Epée enfoncée dans un roc qui ne peut être extraite que par l’élu, déchéance de deux guerriers puissants et respectés, liés par une forte amitié, mais devenus rivaux dans la conquête d’une femme, clé d’une énigme devant être délivrée par la réunion de plusieurs éléments, existence d’une porte qui ouvre vers un monde salvateur, caractère bien trempé d’une jeune héroïne mue par un désir de vengeance mais dont la sensibilité est susceptible de se modifier, mélange de Fantasy, d’Anticipation, de Légendes médiévales,… les impressions de déjà lu ou déjà abordé ne manquent pas à la lecture de ce premier opus. Et pourtant, le récit imaginé par Sylviane Corgiat fonctionne. Sans jamais lasser, il capte l’attention et suscite de plus en plus d’intérêt au fur et à mesure que l’histoire se développe. Le contexte pré-apocalyptique d’une proche extinction du soleil est bien posé. La répétition des dérèglements climatiques de plus en plus fréquents et de plus en plus violents, couplée à l’accélération de l’insertion des flash-backs qui dévoilent la teneur de la prophétie et apportent un éclaircissement sur le passé de Miklos, font monter la tension. Sur le plan humain, la façon dont vont évoluer et vont devoir composer Miklos et Yama, l’un avec l’autre et pour atteindre leurs objectifs intrigue. Enfin, quelques questions taraudent : les épées pourront-elles toutes être extirpées par Yama ou existe-t-il d’autres élus ? Le jeune enfant qui accompagne Arc-en-ciel sur la dernière planche en est-il un ? Est-ce un frère ou une sœur, un demi-frère ou une demi-sœur de Yama ? Comment et dans quelles conditions l’ancienne épouse d’Achard a-t-elle traversé le temps qu’il a fallu à la jeune héroïne pour devenir une jeune femme ?

La partition graphique que livre Laura Zuccheri est remarquable. Réalisée à l’aquarelle (retouchée avec des encres ?), elle retranscrit les émotions et les ambiances avec finesse, délicatesse et précision. Les cases sont travaillées jusqu’aux menus détails et le résultat de la composition de certaines d’entre-elles donne un rendu proche de celui d’une photographie. Les cadrages sont très variés, les paysages de toute beauté, quelle que soit la saison. La couverture de l’album fait instantanément penser à du Léo. Les planches visitées, l’élégance du bestiaire confirme cette impression.

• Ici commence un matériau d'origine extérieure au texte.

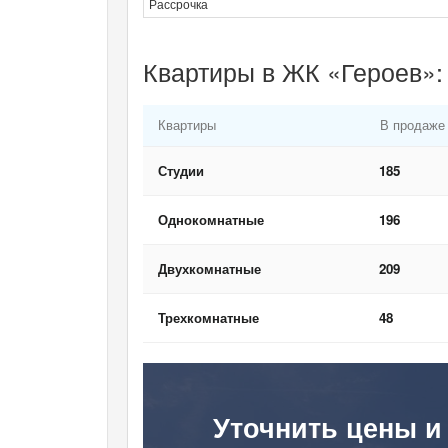
Рассрочка
Квартиры в ЖК «Героев»:
Квартиры
В продаже
Студии
185
Однокомнатные
196
Двухкомнатные
209
Трехкомнатные
48
Уточнить цены и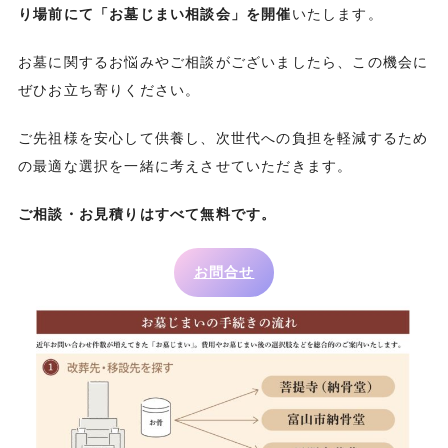
り場前にて「お墓じまい相談会」を開催
いたします。
お墓に関するお悩みやご相談がございましたら、この機会に
ぜひお立ち寄りください。
ご先祖様を安心して供養し、次世代への負担を軽減するため
の最適な選択を一緒に考えさせていただきます。
ご相談・お見積りはすべて無料です。
お問合せ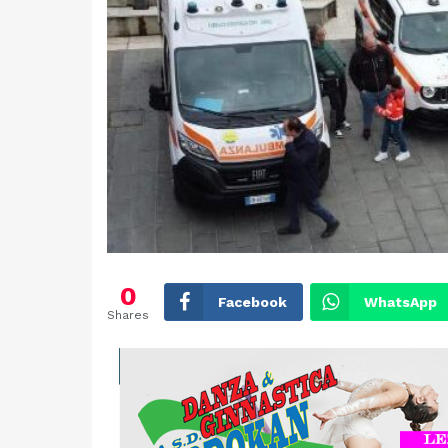
0
Facebook
WhatsApp
Shares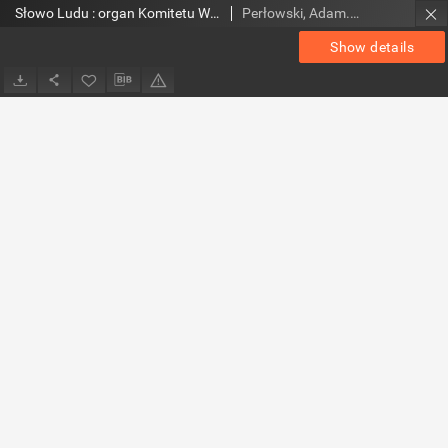
Słowo Ludu : organ Komitetu Wojewódzkiego Polskiej Zjednoczonej Partii Robotniczej, 1953, R.5, nr 198
Perłowski, Adam. Red.
Show details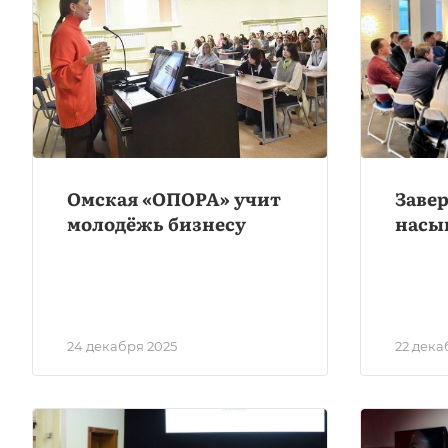
Омская «ОПОРА» учит
Заве
молодёжь бизнесу
насы
24 декабря 2025
22 дека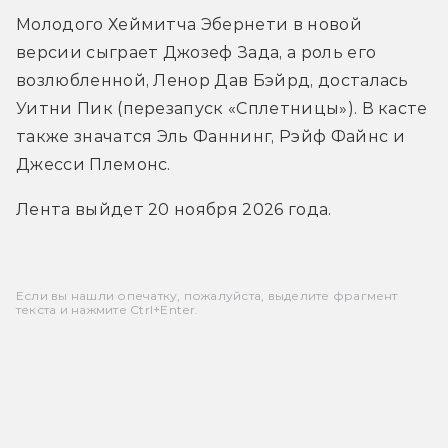
Молодого Хеймитча Эбернети в новой 
версии сыграет Джозеф Зада, а роль его 
возлюбленной, Ленор Дав Бэйрд, досталась 
Уитни Пик (перезапуск «Сплетницы»). В касте 
также значатся 
Эль Фаннинг, 
Рэйф Файнс и 
Джесси Племонс.
Лента выйдет 20 ноября 2026 года.
Если вы нашли опечатку, пожалуйста, выделите фрагмент
текста и нажмите Ctrl+Enter.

Au-delà du sentiment de déjà-vu qu’il peut susciter de prime abord, ce premier opus des Epées de verre, qui joue sur le registre d’un mélange des genres, s’avère vite être très bien construit, rondement mené et illustré avec une telle virtuosité que le lecteur est rapidement accroché et suffisamment intrigué pour éprouver le désir de soutenir les auteurs et de poursuivre l’aventure. Une découverte prometteuse, à lire et à suivre!